As personal finance bloggers, we tend to always think our area is a high cost of living area, which may not always be true when compared to other places throughout the world. To discover where the cost of living truly is high, a group of bloggers got together and compared the cost of a few different grocery store staples, things like a dozen eggs and a gallon of milk, to find out where the cost of groceries is truly highest. The full results of this study can be seen below.
Of course “high cost of living” is also relative to how much money you make too, but that isn’t as easily comparable as not everyone is comfortable sharing that information with the world. 😉 But, we all know that one of the budget areas people tend to struggle with the most is keeping grocery costs under control.
Femme Frugality in Pittsburgh, PA, Laurie at The Frugal Farmer in Minnesota, Natalie at Budget and the Bees in Brooklyn, NY , Mrs. FW at Frugalwoods in Cambridge, MA, and myself in Kansas, put together our price lists for comparison. Here is what we found:
Overall, the price of the grocery staples we compared seems to be highest in Pittsburgh, PA and Brooklyn, NY. As one might expect, that is especially true for most meat products. In fact, only one product’s highest price was outside of these two areas.

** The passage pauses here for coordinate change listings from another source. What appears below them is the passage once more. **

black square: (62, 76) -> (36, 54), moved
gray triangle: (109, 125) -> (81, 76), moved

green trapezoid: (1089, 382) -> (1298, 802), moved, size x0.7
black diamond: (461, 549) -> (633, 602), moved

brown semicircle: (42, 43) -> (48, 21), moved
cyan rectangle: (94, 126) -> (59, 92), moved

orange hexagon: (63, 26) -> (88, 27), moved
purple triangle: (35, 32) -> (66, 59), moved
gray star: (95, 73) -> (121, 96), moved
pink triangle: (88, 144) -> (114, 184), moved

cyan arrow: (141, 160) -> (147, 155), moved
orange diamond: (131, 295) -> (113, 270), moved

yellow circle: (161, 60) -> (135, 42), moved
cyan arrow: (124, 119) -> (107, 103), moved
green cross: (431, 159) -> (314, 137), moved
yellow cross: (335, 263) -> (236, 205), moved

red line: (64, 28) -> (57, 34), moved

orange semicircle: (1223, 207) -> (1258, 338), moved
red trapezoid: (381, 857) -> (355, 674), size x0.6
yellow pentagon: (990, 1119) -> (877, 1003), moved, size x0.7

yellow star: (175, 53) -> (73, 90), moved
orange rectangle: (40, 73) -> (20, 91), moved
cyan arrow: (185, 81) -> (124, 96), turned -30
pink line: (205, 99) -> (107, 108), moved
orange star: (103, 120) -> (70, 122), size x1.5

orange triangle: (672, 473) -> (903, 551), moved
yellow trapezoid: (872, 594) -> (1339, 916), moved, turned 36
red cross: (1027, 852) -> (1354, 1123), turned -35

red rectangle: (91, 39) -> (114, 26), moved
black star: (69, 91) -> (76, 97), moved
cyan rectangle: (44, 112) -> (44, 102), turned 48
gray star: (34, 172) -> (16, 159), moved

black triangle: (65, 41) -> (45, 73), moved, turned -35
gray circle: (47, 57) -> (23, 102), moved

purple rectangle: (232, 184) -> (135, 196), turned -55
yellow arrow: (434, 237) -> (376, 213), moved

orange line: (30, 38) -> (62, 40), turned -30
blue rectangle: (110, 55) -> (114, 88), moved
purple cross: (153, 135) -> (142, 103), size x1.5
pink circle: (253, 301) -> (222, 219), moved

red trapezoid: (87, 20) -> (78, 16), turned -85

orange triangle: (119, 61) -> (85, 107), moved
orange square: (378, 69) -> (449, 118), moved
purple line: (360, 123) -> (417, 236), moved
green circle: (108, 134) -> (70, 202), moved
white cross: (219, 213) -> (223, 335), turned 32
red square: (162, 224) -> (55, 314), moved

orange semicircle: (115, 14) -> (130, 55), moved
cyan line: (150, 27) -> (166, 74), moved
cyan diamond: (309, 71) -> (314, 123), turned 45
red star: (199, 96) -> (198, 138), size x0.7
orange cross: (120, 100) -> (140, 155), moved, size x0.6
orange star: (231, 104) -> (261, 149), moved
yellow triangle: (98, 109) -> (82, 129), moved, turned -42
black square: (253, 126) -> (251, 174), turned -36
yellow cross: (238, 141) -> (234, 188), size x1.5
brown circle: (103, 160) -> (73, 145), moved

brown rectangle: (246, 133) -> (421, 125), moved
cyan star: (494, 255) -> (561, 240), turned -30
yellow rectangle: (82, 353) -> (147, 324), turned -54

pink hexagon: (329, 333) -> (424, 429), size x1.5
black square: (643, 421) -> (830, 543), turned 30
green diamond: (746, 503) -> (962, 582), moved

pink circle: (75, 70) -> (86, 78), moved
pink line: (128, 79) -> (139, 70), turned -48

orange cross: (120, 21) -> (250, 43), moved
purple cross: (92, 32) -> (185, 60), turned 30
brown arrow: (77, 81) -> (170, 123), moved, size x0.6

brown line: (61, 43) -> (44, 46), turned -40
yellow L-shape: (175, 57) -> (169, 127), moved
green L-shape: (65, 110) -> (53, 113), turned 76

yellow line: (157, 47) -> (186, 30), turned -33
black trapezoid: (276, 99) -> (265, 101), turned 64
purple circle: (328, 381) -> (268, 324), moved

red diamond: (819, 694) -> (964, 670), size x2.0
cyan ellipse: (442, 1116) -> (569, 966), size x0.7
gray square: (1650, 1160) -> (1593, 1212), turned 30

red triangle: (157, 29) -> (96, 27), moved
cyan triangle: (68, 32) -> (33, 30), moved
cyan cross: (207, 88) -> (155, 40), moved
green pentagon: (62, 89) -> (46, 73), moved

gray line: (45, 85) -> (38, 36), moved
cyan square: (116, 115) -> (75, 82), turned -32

On the low end of things, Kansas, Minnesota, and Cambridge, MA seemed to have the lowest grocery prices out of the places we compared. This does seem to make sense as generally these areas in the Midwest (KS and MN) are lower cost of living areas. We were somewhat surprised to see that Cambridge had such low grocery prices, maybe this helps to make up for the inflated prices they see in other areas that make up the cost of living, like housing.
Bargain and sale shopping does make a different in these prices as well and can greatly affect how much you spend on groceries each month. If you decide to hop around and view each blogger’s post, you’ll see that we all have tips to help you save on groceries.
My first tip for shoppers, at least in Pittsburgh, is shop the suburbs! I was amazed at how much more food cost in the city when I first moved here. These numbers were pulled from a city store, the cheaper of the two chains I usually use because of their “low” price. It’s not always possible to make a half hour drive to get what you need, but when you can, the savings can be astonishing.
My second tip is to know your stores. I use coupons. And I shop deals. But I don’t do either obsessively. I don’t have time for all that. I do know the stores in the area, though. I have two favorites. The rest have questionable food quality (did you hear about that Aldi’s and horse meat thing?) or are ridiculously over priced. The one I pulled data for has better food prices when things aren’t on sale. The other has higher food prices, but their sales are so good it’s insane. So I go through both circulars each week, seeing which staples are on sale. One trip will be to the sale store, the other to the lower regular price store. I’m sure I’ve missed a deal or two, but I’ve also managed to keep our sanity while maintaining our budget.
Also, the husband wants me to mention that food is not taxed in PA. He’s curious if that leads to higher food prices. I have no idea. But it’s a thought.
I hope you enjoyed our grocery cost comparison. We really enjoyed putting it together for you and we hope you’ll take the time to learn how each of us save money on groceries.
How do you save money on groceries? How does your area compare price-wise with all of ours?